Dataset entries

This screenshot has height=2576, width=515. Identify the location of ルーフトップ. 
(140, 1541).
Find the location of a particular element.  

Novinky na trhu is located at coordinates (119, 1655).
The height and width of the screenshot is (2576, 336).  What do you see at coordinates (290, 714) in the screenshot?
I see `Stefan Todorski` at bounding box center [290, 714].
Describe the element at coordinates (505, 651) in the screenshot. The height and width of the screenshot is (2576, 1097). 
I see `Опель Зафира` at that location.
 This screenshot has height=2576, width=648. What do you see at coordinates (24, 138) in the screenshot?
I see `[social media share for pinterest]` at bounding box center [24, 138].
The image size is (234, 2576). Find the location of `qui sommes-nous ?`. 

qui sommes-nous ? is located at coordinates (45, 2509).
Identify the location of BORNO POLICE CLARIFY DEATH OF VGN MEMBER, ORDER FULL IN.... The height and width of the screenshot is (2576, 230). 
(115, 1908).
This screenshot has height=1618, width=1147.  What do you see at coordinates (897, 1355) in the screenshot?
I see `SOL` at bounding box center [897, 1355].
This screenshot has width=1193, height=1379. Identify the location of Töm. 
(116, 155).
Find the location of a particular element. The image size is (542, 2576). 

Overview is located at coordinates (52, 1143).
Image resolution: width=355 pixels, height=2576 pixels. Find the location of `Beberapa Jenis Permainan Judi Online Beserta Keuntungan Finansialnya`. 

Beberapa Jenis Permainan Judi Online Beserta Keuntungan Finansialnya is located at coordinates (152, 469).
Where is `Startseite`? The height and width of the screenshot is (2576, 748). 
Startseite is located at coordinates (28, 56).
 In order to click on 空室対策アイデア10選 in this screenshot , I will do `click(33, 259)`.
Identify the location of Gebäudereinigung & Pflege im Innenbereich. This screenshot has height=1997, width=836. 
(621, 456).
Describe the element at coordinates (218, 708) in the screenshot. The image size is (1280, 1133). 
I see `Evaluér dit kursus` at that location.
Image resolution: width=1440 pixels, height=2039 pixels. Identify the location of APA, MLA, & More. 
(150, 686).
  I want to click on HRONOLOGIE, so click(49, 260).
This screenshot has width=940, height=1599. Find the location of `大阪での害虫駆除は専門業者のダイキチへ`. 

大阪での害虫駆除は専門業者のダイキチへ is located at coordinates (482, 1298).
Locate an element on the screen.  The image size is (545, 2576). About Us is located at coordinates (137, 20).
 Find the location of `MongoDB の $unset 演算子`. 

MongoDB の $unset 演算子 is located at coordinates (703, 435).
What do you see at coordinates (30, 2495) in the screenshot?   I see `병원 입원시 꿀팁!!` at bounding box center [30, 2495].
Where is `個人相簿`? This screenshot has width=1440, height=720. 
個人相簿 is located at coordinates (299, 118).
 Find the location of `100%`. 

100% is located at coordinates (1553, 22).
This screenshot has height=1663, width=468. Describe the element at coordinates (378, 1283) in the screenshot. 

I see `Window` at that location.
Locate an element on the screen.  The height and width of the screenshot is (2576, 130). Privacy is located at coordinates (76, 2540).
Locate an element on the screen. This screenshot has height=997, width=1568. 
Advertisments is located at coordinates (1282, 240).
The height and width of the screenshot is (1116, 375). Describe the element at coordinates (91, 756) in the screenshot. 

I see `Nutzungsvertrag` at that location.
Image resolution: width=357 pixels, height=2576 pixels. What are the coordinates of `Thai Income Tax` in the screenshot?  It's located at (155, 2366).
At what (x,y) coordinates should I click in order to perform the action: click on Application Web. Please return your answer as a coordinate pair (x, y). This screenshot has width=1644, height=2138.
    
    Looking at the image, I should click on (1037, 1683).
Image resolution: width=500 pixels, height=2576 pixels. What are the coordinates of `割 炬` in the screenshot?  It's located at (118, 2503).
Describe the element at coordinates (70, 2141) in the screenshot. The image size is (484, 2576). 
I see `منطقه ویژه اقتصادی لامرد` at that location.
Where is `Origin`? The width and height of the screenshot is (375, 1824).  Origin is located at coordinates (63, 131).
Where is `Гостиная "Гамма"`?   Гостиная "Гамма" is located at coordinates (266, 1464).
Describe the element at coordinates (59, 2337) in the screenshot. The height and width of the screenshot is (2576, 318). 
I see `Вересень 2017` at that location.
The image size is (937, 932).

What is required:
Every line must be copied exactly as it stands above.

Written solution:
This screenshot has height=2576, width=515. Identify the location of ルーフトップ. 
(140, 1541).
Find the location of a particular element.  

Novinky na trhu is located at coordinates (119, 1655).
The height and width of the screenshot is (2576, 336).  What do you see at coordinates (290, 714) in the screenshot?
I see `Stefan Todorski` at bounding box center [290, 714].
Describe the element at coordinates (505, 651) in the screenshot. The height and width of the screenshot is (2576, 1097). 
I see `Опель Зафира` at that location.
 This screenshot has height=2576, width=648. What do you see at coordinates (24, 138) in the screenshot?
I see `[social media share for pinterest]` at bounding box center [24, 138].
The image size is (234, 2576). Find the location of `qui sommes-nous ?`. 

qui sommes-nous ? is located at coordinates (45, 2509).
Identify the location of BORNO POLICE CLARIFY DEATH OF VGN MEMBER, ORDER FULL IN.... The height and width of the screenshot is (2576, 230). 
(115, 1908).
This screenshot has height=1618, width=1147.  What do you see at coordinates (897, 1355) in the screenshot?
I see `SOL` at bounding box center [897, 1355].
This screenshot has width=1193, height=1379. Identify the location of Töm. 
(116, 155).
Find the location of a particular element. The image size is (542, 2576). 

Overview is located at coordinates (52, 1143).
Image resolution: width=355 pixels, height=2576 pixels. Find the location of `Beberapa Jenis Permainan Judi Online Beserta Keuntungan Finansialnya`. 

Beberapa Jenis Permainan Judi Online Beserta Keuntungan Finansialnya is located at coordinates (152, 469).
Where is `Startseite`? The height and width of the screenshot is (2576, 748). 
Startseite is located at coordinates (28, 56).
 In order to click on 空室対策アイデア10選 in this screenshot , I will do `click(33, 259)`.
Identify the location of Gebäudereinigung & Pflege im Innenbereich. This screenshot has height=1997, width=836. 
(621, 456).
Describe the element at coordinates (218, 708) in the screenshot. The image size is (1280, 1133). 
I see `Evaluér dit kursus` at that location.
Image resolution: width=1440 pixels, height=2039 pixels. Identify the location of APA, MLA, & More. 
(150, 686).
  I want to click on HRONOLOGIE, so click(49, 260).
This screenshot has width=940, height=1599. Find the location of `大阪での害虫駆除は専門業者のダイキチへ`. 

大阪での害虫駆除は専門業者のダイキチへ is located at coordinates (482, 1298).
Locate an element on the screen.  The image size is (545, 2576). About Us is located at coordinates (137, 20).
 Find the location of `MongoDB の $unset 演算子`. 

MongoDB の $unset 演算子 is located at coordinates (703, 435).
What do you see at coordinates (30, 2495) in the screenshot?   I see `병원 입원시 꿀팁!!` at bounding box center [30, 2495].
Where is `個人相簿`? This screenshot has width=1440, height=720. 
個人相簿 is located at coordinates (299, 118).
 Find the location of `100%`. 

100% is located at coordinates (1553, 22).
This screenshot has height=1663, width=468. Describe the element at coordinates (378, 1283) in the screenshot. 

I see `Window` at that location.
Locate an element on the screen.  The height and width of the screenshot is (2576, 130). Privacy is located at coordinates (76, 2540).
Locate an element on the screen. This screenshot has height=997, width=1568. 
Advertisments is located at coordinates (1282, 240).
The height and width of the screenshot is (1116, 375). Describe the element at coordinates (91, 756) in the screenshot. 

I see `Nutzungsvertrag` at that location.
Image resolution: width=357 pixels, height=2576 pixels. What are the coordinates of `Thai Income Tax` in the screenshot?  It's located at (155, 2366).
At what (x,y) coordinates should I click in order to perform the action: click on Application Web. Please return your answer as a coordinate pair (x, y). This screenshot has width=1644, height=2138.
    
    Looking at the image, I should click on (1037, 1683).
Image resolution: width=500 pixels, height=2576 pixels. What are the coordinates of `割 炬` in the screenshot?  It's located at (118, 2503).
Describe the element at coordinates (70, 2141) in the screenshot. The image size is (484, 2576). 
I see `منطقه ویژه اقتصادی لامرد` at that location.
Where is `Origin`? The width and height of the screenshot is (375, 1824).  Origin is located at coordinates (63, 131).
Where is `Гостиная "Гамма"`?   Гостиная "Гамма" is located at coordinates (266, 1464).
Describe the element at coordinates (59, 2337) in the screenshot. The height and width of the screenshot is (2576, 318). 
I see `Вересень 2017` at that location.
The image size is (937, 932).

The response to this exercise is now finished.